Caution should be exerted during tuberosity decortication with a burr, since matched-pair analyses revealed a significantly decreased pullout strength after this procedure [32]. This fact should also be remembered before microfracturing (or “Crimson duvet”-techniques) at the footprint.
If the awl for anchor socket placement was used too firmly or in a wrong direction, it is possible to break into humeral head cartilage (if the insertion angle is oriented too horizontal) or to cause an iatrogenic fracture of the greater tuberosity (if the insertion angle is too vertical). For several reasons, mostly for load transmission after RC refixation, an insertion angle of about 45° was proposed (“deadman’s angle”) [33]. However, Itoi et al. suggested that this calculation is not always applicable because of bone deformation and that a threaded anchor should be inserted at 90° [29].
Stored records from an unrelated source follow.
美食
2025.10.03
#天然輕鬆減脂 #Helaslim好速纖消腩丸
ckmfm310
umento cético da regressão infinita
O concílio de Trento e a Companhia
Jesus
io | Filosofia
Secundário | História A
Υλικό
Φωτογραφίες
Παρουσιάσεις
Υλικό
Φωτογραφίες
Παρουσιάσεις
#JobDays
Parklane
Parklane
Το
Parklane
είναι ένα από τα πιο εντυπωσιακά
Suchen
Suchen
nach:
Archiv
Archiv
Recent biomechanical analyses suggest that the use of all-suture anchors in the setting of RC repair and possibly weaker bone at the tuberosity is associated with high rates of anchor pullout, decreased failure load and increased displacement when compared to traditional threaded suture anchors [34]. These results suggest the use of other than all-suture anchors for RC repair or to restrict their use for the medial-row.
Proper suture management is one key to successful RC repair. Bundles of suture limbs originating from the same anchor should be kept together with external clamps etc. to maintain overview over their respective relations and for prevention of bacterial adherence (see the later section low-grade infections). In order to avoid eyelet-pullout during suture passages, the anchor bottom should be visualized during suture strand pull in order to confirm handling the appropriate end of it. A lost suture usually cannot be reinserted to the anchor. Hence, the anchor must be used with the remnant suture as “single-loaded” and/or be replaced with a new one.
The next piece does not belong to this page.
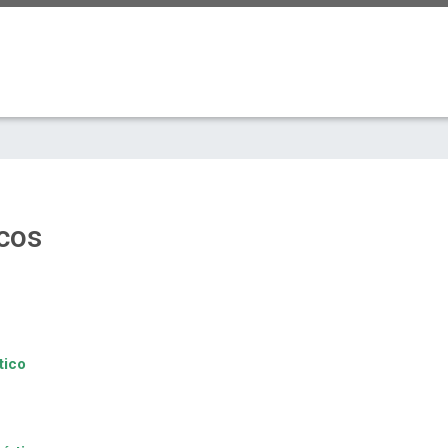
icos
tico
Tendon-suture interface cut-out can occur with current strong synthetic suture materials placed through rather weak and degenerative RC tendon tissue. To prevent such, it is safer to resign tying down sliding knots with long suture limb travelling distances through the tendon, and to rather tie direct knots using a knot pusher/sixth finger®.
8.3 Immediate Postoperative Complications
Among summarized shoulder arthroscopy complications in general (5–10% of cases), infection, stiffness, deep venous thrombosis are typically postoperative ones [28].